Frederick Law Olmsted, the father of American landscape architecture. His sons, the Olmsted brothers, designed LSU's flagship campus in Baton Rouge as well as Stanford University in California, which explains why the two campuses look so much alike.
In America, landscape architecture emerged as a discipline with the creation of public gardens and parks, the most notable being New York’s Central Park in 1858. Designed by Frederick Law Olmsted, the father of American landscape architecture and co-founder of the American Society of Landscape Architects (which awarded Conrad the Jot D. Carpenter Teaching Medal in 2013), Central Park was created to bring health and fresh air to all residents of the growing metropolis and help ease socioeconomic tensions tied to the tenements and wealth disparities. In 1921, it was Olmsted’s sons who designed LSU’s flagship campus in Baton Rouge. They also designed Stanford, which is the primary reason the two campuses look, well, like brothers. Much later, landscape architecture would contribute to the development of Geographic Information Systems, or GIS, combining its original focus on human and environmental health with deeper, data-driven analysis of the hydrology, topography, and vegetation of places.

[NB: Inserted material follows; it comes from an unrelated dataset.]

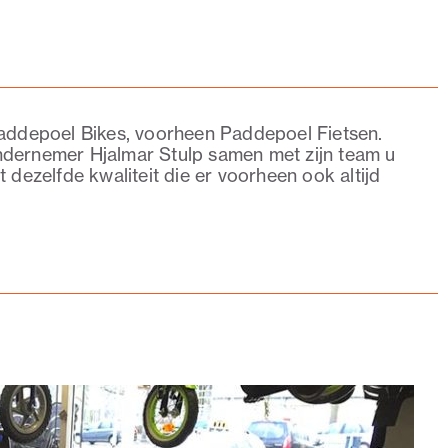
Paddepoel Bikes, voorheen Paddepoel Fietsen.
ndernemer Hjalmar Stulp samen met zijn team u
 dezelfde kwaliteit die er voorheen ook altijd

Conrad’s story began in New Orleans, Louisiana, and stretched west to California before he returned home to pursue his bachelor’s degree in landscape architecture at LSU between 1957 and 1961. After that, he was off to Harvard Graduate School of Design, receiving his Master of Landscape Architecture in 1963. In Boston, he also learned computer programming—a brand-new discipline at the time—at neighboring MIT. Next, he joined NASA at the height of the Space Race, working in Huntsville, Alabama, home to Army Missile Command and Marshall Space Flight Center.

An artistic drawing of NASA’s Michoud Assembly Facility in New Orleans as Max Conrad helped design it. The "MP" badge in the lower left corner stands for Master Planning, the office where Conrad worked. He recalls, “I made the Michoud master plan showing circulation, parking, drainage. You can see on the master plan the canal leading to the locks that would lower and raise the water inside the building to move the rockets in and out. A master plan, like we made, precedes the making of construction drawings that are based on the layout of the master plan. Our office did this for all NASA facilities all over the U.S.”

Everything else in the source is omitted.